**What is needed:** Look through the data below. Collect every line where the word "tear" occurs.

**The input:**
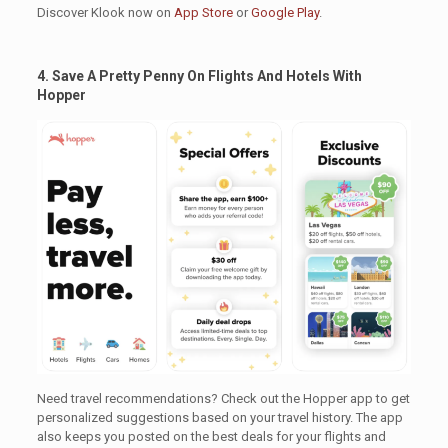
Discover Klook now on
App Store
or
Google Play
.
4. Save A Pretty Penny On Flights And Hotels With
Hopper
.
Need travel recommendations? Check out the Hopper app to get
personalized suggestions based on your travel history. The app
also keeps you posted on the best deals for your flights and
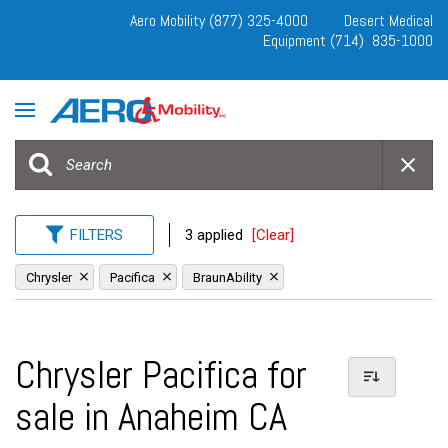
Aero Mobility (877) 325-4000
Desert Medical
Equipment (714) 835-1000
FILTERS
3 applied
[Clear]
Chrysler
Pacifica
BraunAbility
Chrysler Pacifica for
sale in Anaheim CA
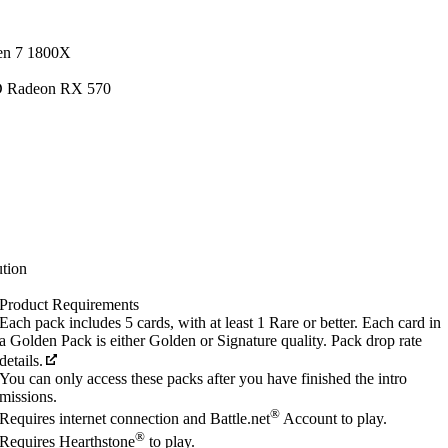
en 7 1800X
D Radeon RX 570
tion
Product Requirements
Each pack includes 5 cards, with at least 1 Rare or better. Each card in
a Golden Pack is either Golden or Signature quality. Pack drop rate
details.
You can only access these packs after you have finished the intro
missions.
®
Requires internet connection and Battle.net
Account to play.
®
Requires Hearthstone
to play.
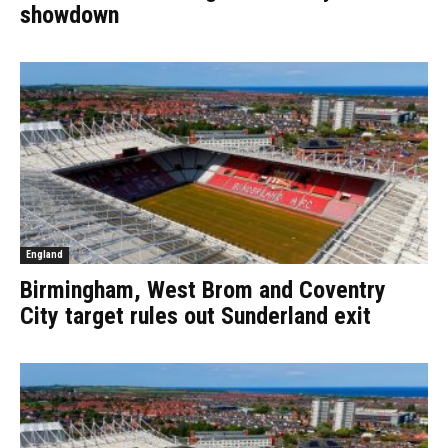
showdown
England
Birmingham, West Brom and Coventry
City target rules out Sunderland exit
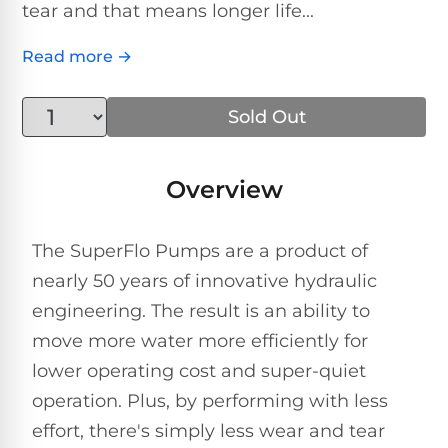
Above-
tear and that means longer life...
HP
Ground
Inground
SL-
Pool
Pentair
Pools
Cleaners
Read more →
500
Pumps
Pool
Filters
Above-
Sold Out
NAUTILUS
SL-
1
Ground
CC
550
HP
Hayward
REVIEWS
Cleaners
Pool
Pool
Overview
Dolphin
Pumps
Filters
SL-
Nautilus
Cordless
600
CC
Cleaners
The SuperFlo Pumps are a product of
1.5
Sta-
nearly 50 years of innovative hydraulic
HP
Rite
SL-
Nautilus
Commercial
engineering. The result is an ability to
Pool
Pool
620
CC
Cleaners
Pumps
Filters
move more water more efficiently for
Plus
lower operating cost and super-quiet
SL-
Top-
2
Show
operation. Plus, by performing with less
650
Nautilus
Rated
HP
All
effort, there's simply less wear and tear
CC
Cleaners
Pool
Filters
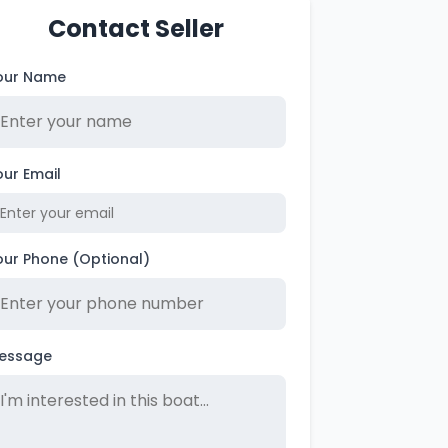
Contact Seller
our Name
our Email
our Phone (Optional)
essage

**The completed task:**
tear and that means longer life...
effort, there's simply less wear and tear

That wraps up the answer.